OK.  Then I change my question.  Is 'Me, too.' a childish phrase?  It may depend on the situation where it is used, but does it sound childish in general?


----------



## Copyright

Akihiro said:


> OK.  Then I change my question.  Is 'Me, too.' a childish phrase?  It may depend on the situation where it is used, but does it sound childish in general?


No, not in general, especially when I use my deep voice. But you don't want to use it a lot.


----------



## Keith Bradford

There are some people who, in the absence of original thoughts, say "Me too" to whatever other people say.  They're called *wannabees *- those who _want to be_ like more successful people.  This in general is a childish attitude.

To express the same meaning but in a more sophisticated way, try alternating with "I quite agree... That's my view entirely... I've had the same experience myself..."

If you find you're saying these phrases more than a few times a day, start questioning your philosophy of life...


----------



## Truffula

I think the childishness is more cultural than linguistic, but the linguistics add to it.  "Me too" is informal and has short words that kids know well, so it's best used in a setting that is informal in nature and, while it's not childish sounding specifically, it can sound childish if said in a formal setting.

The act of saying that something someone else said also applies to you is something young children do as an attention grabbing maneuver.  In general adults have learned not to do that sort of attention grabbing in such obvious ways.  

It might be that in Japanese culture this is a more reassuring thing to say as in it assures the person that they are not the only one.  But in American culture it's more about trying to steal the spotlight.  So that might explain your American friend's reaction.


----------



## suzi br

Akihiro said:


> I often use 'Me, too.' when someone's statement applies to mine.  But the other day, one of my friends from America said, "it's ok to use it, but it sometimes sounds childish and you don't have to say it often, especially in a formal situation.  Is it always true?


Your friend has said it to you in a specific context. I guess your use was annoying her, so you need to look at your own habits. What was the context that made her draw your attention to what you do? 

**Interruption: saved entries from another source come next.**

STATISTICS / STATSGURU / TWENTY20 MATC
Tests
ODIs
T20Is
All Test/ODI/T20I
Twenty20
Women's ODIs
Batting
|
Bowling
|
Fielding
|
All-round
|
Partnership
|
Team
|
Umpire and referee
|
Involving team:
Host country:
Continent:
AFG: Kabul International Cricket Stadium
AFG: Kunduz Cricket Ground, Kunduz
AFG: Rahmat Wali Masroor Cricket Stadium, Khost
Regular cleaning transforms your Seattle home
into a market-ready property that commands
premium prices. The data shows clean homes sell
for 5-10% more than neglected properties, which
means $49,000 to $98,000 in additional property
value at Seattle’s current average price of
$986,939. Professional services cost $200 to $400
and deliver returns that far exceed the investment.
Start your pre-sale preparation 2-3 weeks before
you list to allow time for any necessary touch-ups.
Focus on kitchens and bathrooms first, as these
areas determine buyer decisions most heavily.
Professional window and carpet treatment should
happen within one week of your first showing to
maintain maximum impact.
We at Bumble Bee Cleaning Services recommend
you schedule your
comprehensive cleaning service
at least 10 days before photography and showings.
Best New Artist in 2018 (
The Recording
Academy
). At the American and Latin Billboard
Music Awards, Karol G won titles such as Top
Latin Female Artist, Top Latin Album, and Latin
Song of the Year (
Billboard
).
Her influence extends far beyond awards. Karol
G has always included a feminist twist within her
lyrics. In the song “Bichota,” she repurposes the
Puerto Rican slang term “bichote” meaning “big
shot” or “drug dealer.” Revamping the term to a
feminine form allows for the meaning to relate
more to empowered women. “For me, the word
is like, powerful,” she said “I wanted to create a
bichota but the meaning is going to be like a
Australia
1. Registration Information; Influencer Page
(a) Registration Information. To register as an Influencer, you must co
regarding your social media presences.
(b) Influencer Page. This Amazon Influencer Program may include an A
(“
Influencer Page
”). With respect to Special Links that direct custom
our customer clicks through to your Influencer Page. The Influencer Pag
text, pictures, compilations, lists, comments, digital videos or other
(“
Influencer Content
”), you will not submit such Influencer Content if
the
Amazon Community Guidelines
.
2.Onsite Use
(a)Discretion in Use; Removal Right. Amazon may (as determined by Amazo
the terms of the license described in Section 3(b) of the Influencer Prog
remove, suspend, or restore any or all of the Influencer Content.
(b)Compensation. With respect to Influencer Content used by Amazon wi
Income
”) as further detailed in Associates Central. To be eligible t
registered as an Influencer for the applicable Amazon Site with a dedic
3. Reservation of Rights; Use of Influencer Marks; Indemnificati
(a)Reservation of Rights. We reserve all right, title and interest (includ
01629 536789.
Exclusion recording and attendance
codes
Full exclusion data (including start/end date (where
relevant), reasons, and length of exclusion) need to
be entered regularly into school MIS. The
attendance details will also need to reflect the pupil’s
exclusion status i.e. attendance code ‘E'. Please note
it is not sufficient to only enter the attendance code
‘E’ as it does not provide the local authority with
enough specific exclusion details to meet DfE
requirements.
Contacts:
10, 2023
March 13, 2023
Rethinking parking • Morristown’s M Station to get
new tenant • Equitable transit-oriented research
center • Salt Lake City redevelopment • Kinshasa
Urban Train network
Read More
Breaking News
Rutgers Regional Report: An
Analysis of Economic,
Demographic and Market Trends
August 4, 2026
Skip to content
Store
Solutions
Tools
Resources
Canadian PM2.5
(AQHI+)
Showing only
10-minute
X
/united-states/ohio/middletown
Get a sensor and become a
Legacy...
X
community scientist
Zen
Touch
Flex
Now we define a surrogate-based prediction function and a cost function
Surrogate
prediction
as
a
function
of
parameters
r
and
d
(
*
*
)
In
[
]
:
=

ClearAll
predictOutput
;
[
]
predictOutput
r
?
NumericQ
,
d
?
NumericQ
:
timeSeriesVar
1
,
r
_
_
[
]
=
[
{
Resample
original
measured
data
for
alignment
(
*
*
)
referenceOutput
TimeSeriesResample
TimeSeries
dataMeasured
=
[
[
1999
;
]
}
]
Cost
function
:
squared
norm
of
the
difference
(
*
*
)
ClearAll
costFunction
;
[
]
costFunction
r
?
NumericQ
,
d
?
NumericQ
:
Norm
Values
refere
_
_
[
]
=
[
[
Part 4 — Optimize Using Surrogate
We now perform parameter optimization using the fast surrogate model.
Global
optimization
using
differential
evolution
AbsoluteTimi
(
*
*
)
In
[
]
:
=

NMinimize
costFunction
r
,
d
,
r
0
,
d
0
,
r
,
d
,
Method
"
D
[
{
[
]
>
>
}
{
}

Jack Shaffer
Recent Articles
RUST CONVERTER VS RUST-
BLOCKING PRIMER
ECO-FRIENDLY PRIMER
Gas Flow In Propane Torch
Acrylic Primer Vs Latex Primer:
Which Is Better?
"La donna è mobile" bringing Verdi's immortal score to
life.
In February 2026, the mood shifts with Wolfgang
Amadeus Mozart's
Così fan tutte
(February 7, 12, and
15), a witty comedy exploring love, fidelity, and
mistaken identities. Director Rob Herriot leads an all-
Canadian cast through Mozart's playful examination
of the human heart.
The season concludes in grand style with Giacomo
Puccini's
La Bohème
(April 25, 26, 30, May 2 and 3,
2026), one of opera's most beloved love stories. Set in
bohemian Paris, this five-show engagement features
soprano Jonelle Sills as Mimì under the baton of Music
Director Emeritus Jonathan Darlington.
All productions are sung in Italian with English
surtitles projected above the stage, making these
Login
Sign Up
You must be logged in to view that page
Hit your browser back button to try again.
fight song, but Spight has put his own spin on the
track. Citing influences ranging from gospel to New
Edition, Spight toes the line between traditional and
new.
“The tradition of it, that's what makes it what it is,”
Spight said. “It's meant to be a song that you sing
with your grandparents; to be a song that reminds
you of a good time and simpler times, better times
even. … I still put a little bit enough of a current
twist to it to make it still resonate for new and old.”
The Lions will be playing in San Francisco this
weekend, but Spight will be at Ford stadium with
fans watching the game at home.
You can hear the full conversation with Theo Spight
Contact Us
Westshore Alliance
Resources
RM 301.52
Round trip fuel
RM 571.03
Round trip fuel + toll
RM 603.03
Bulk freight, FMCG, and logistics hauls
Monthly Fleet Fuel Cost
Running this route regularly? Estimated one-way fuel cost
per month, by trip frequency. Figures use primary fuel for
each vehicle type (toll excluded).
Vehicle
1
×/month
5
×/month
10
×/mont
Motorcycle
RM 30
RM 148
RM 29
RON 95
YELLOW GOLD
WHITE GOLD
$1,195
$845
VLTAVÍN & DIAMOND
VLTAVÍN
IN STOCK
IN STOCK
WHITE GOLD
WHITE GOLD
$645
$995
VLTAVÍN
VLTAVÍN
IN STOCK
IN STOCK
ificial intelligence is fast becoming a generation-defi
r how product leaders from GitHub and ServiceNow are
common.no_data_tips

I say it occasionally. No-one has ever complained  it's an easy way to agree with someone, I find.


----------



## Packard

_I think she's beautiful.  Me too.  
I'll have another bourbon.  Me too._

Neither of the above sound childish to me.  What would the alternative be?  _And I?  Me also?  Ditto?
_

But the below does sound childish:
_

Who wants vanilla ice cream?
I do, I do, I do!
Me too!  Me too!_


----------



## Cenzontle

> _I think she's beautiful._


So do I.


> _I'll have another bourbon._


I'd like one too.  I'll have one too.


----------



## pob14

suzi br said:


> I say it occasionally.


Me too.


----------



## Thomas Tompion

Akihiro said:


> OK.  Then I change my question.  Is 'Me, too.' a childish phrase?  It may depend on the situation where it is used, but does it sound childish in general?


I think Truffula makes good points on this.

I think it can easily sound childish, and I wouldn't use it unless I was parodying childish speech, something I do rarely.


----------



## Myridon

suzi br said:


> I say it occasionally.





pob14 said:


> Me too.


Me, too, but I like to add something about the subject so I sound like I have opinions of my own.

(If pob14 had continued with an further opinion or an example, it would be less likely to be mistaken for childish speech.  It also helps the other person to continue with the conversation.)


----------



## PaulQ

Akihiro said:


> OK. Then I change my question. Is 'Me, too.' a childish phrase? It may depend on the situation where it is used, but does it sound childish in general?


The question has not changed. If its meaning is possible sometimes but not others, then there can be *no *"in general" answer.

It is rather like asking if cars are dangerous - they can be sometimes and at other times, they are not.


----------



## Packard

Cenzontle said:


> So do I.
> 
> I'd like one too.  I'll have one too.



I didn't say that they were sophisticated responses, only that they did not necessarily sound childish.

Children (most) are unsophisticated and use unsophisticated language.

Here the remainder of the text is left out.